*EXTRACTED ENTRIES*.
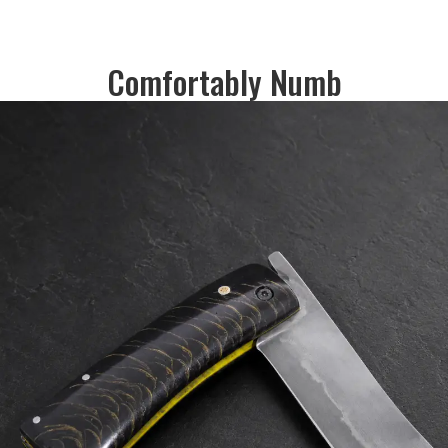
Comfortably Numb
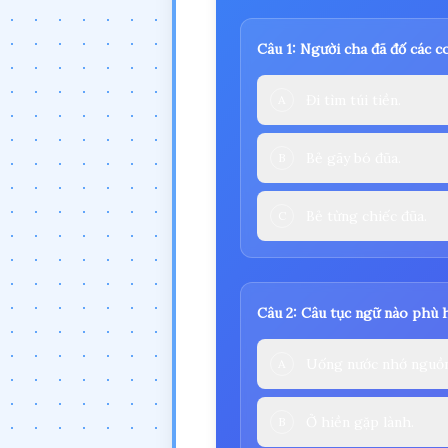
Câu 1: Người cha đã đố các co
Đi tìm túi tiền.
A
Bẻ gãy bó đũa.
B
Bẻ từng chiếc đũa.
C
Câu 2: Câu tục ngữ nào phù h
Uống nước nhớ nguồn
A
Ở hiền gặp lành.
B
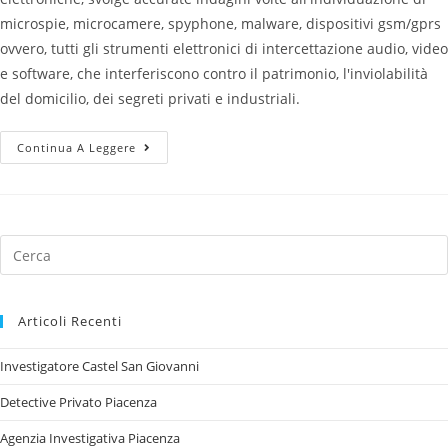
microspie, microcamere, spyphone, malware, dispositivi gsm/gprs
ovvero, tutti gli strumenti elettronici di intercettazione audio, video
e software, che interferiscono contro il patrimonio, l'inviolabilità
del domicilio, dei segreti privati e industriali.
Continua A Leggere
Articoli Recenti
Investigatore Castel San Giovanni
Detective Privato Piacenza
Agenzia Investigativa Piacenza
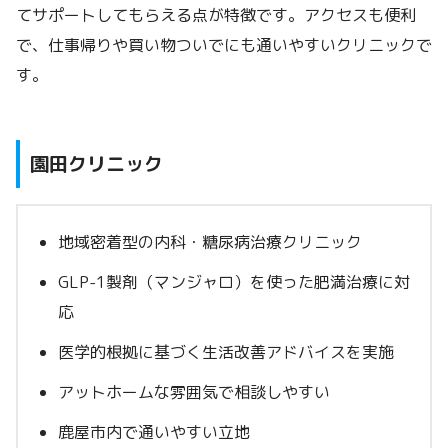
てサポートしてもらえる点が特徴です。アクセスも便利
で、仕事帰りや買い物ついでにも通いやすいクリニックで
す。
園田クリニック
地域密着型の内科・糖尿病治療クリニック
GLP-1製剤（マンジャロ）を使った肥満治療に対
応
医学的根拠に基づく生活改善アドバイスを実施
アットホームな雰囲気で相談しやすい
鹿屋市内で通いやすい立地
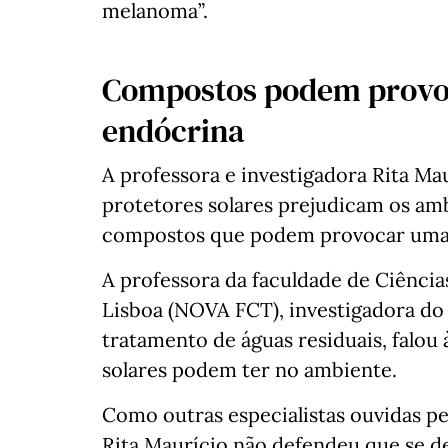
melanoma”.
Compostos podem provo
endócrina
A professora e investigadora Rita Ma
protetores solares prejudicam os a
compostos que podem provocar uma 
A professora da faculdade de Ciência
Lisboa (NOVA FCT), investigadora do
tratamento de águas residuais, falou 
solares podem ter no ambiente.
Como outras especialistas ouvidas p
Rita Maurício não defendeu que se de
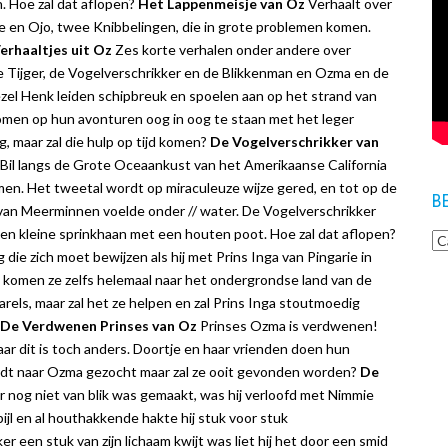
. Hoe zal dat aflopen?
Het Lappenmeisje van Oz
Verhaalt over
 en Ojo, twee Knibbelingen, die in grote problemen komen.
erhaaltjes uit Oz
Zes korte verhalen onder andere over
 Tijger, de Vogelverschrikker en de Blikkenman en Ozma en de
ezel Henk leiden schipbreuk en spoelen aan op het strand van
men op hun avonturen oog in oog te staan met het leger
, maar zal die hulp op tijd komen?
De Vogelverschrikker van
Bil langs de Grote Oceaankust van het Amerikaanse California
omen. Het tweetal wordt op miraculeuze wijze gered, en tot op de
B
van Meerminnen voelde onder // water. De Vogelverschrikker
 een kleine sprinkhaan met een houten poot. Hoe zal dat aflopen?
ng die zich moet bewijzen als hij met Prins Inga van Pingarie in
 komen ze zelfs helemaal naar het ondergrondse land van de
els, maar zal het ze helpen en zal Prins Inga stoutmoedig
De Verdwenen Prinses van Oz
Prinses Ozma is verdwenen!
ar dit is toch anders. Doortje en haar vrienden doen hun
rdt naar Ozma gezocht maar zal ze ooit gevonden worden?
De
 nog niet van blik was gemaakt, was hij verloofd met Nimmie
jl en al houthakkende hakte hij stuk voor stuk
er een stuk van zijn lichaam kwijt was liet hij het door een smid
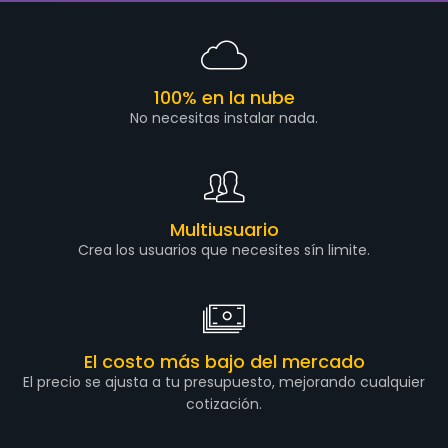
100% en la nube
No necesitas instalar nada.
Multiusuario
Crea los usuarios que necesites sín limite.
El costo más bajo del mercado
El precio se ajusta a tu presupuesto, mejorando cualquier
cotización.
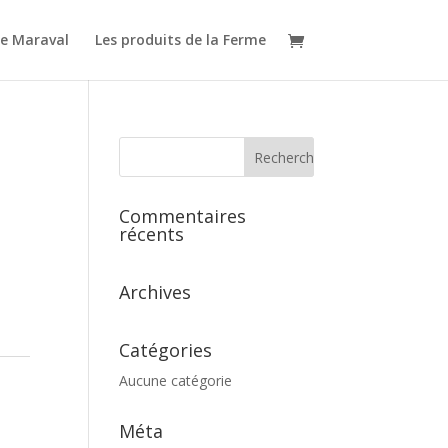
e Maraval
Les produits de la Ferme
Commentaires
récents
Archives
Catégories
Aucune catégorie
Méta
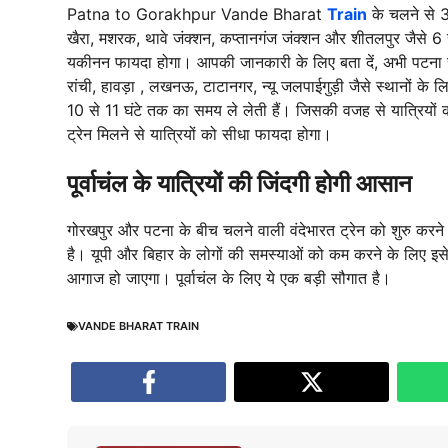
Patna to Gorakhpur Vande Bharat
Train
के चलने से 3
खैरा, मशरक, थावे जंक्शन, कप्तानगंज जंक्शन और शीतलपुर जैसे 6 स्ट
यकीनन फायदा होगा। आपकी जानकारी के लिए बता दें, अभी पटना 
रांची, हावड़ा , लखनऊ, टाटानगर, न्यू जलपाईगुड़ी जैसे स्थानों के ल
10 से 11 घंटे तक का समय ले लेती हैं। जिसकी वजह से यात्रियों
ट्रेन मिलने से यात्रियों को सीधा फायदा होगा।
पूर्वाचंल के यात्रियों की जिंदगी होगी आसान
गोरखपुर और पटना के बीच चलने वाली वंदेभारत ट्रेन को शुरु करने
है। यूपी और बिहार के लोगों की समस्याओं को कम करने के लिए इ
आगाज हो जाएगा। पूर्वाचंल के लिए ये एक बड़ी सौगात है।
VANDE BHARAT TRAIN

*WORK REQUEST*.
Write out exactly the lines above between the one with "医学的根拠に基づく生活改善アドバイスを実施" and the one with "Prinses Ozma is verdwenen!", inclusive, with pictures left out.

*RESULT FOR THIS TASK*.
医学的根拠に基づく生活改善アドバイスを実施
アットホームな雰囲気で相談しやすい
鹿屋市内で通いやすい立地
melanoma”.
Compostos podem provo
endócrina
A professora e investigadora Rita Ma
protetores solares prejudicam os a
compostos que podem provocar uma 
A professora da faculdade de Ciência
Lisboa (NOVA FCT), investigadora do
tratamento de águas residuais, falou 
solares podem ter no ambiente.
Como outras especialistas ouvidas p
Rita Maurício não defendeu que se de
. Hoe zal dat aflopen?
Het Lappenmeisje van Oz
Verhaalt over
 en Ojo, twee Knibbelingen, die in grote problemen komen.
erhaaltjes uit Oz
Zes korte verhalen onder andere over
 Tijger, de Vogelverschrikker en de Blikkenman en Ozma en de
ezel Henk leiden schipbreuk en spoelen aan op het strand van
men op hun avonturen oog in oog te staan met het leger
, maar zal die hulp op tijd komen?
De Vogelverschrikker van
Bil langs de Grote Oceaankust van het Amerikaanse California
omen. Het tweetal wordt op miraculeuze wijze gered, en tot op de
B
van Meerminnen voelde onder // water. De Vogelverschrikker
 een kleine sprinkhaan met een houten poot. Hoe zal dat aflopen?
ng die zich moet bewijzen als hij met Prins Inga van Pingarie in
 komen ze zelfs helemaal naar het ondergrondse land van de
els, maar zal het ze helpen en zal Prins Inga stoutmoedig
De Verdwenen Prinses van Oz
Prinses Ozma is verdwenen!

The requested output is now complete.